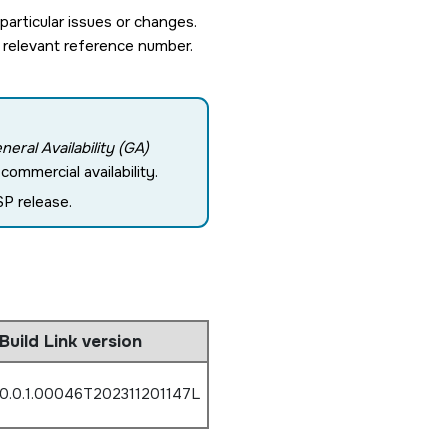
rticular issues or changes.
 relevant reference number.
neral Availability (GA)
ommercial availability.
P release.
Build Link version
0.0.1.00046T202311201147L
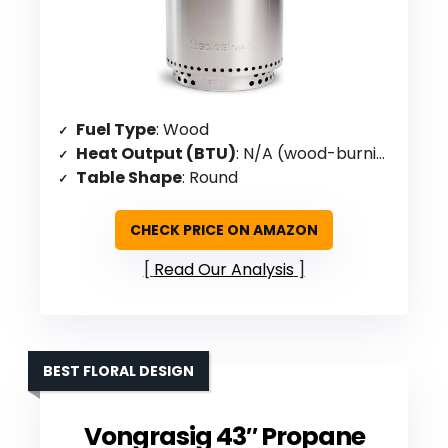
Fuel Type
: Wood
Heat Output (BTU)
: N/A (wood-burning)
Table Shape
: Round
CHECK PRICE ON AMAZON
Read Our Analysis
BEST FLORAL DESIGN
Vongrasig 43″ Propane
**********
#### Task description:
Do not include the images; transcribe the rest of the listing exactly.

#### Solution for this exercise:
rticular issues or changes.
 relevant reference number.
neral Availability (GA)
ommercial availability.
P release.
Build Link version
0.0.1.00046T202311201147L
Fuel Type
: Wood
Heat Output (BTU)
: N/A (wood-burning)
Table Shape
: Round
CHECK PRICE ON AMAZON
Read Our Analysis
BEST FLORAL DESIGN
Vongrasig 43″ Propane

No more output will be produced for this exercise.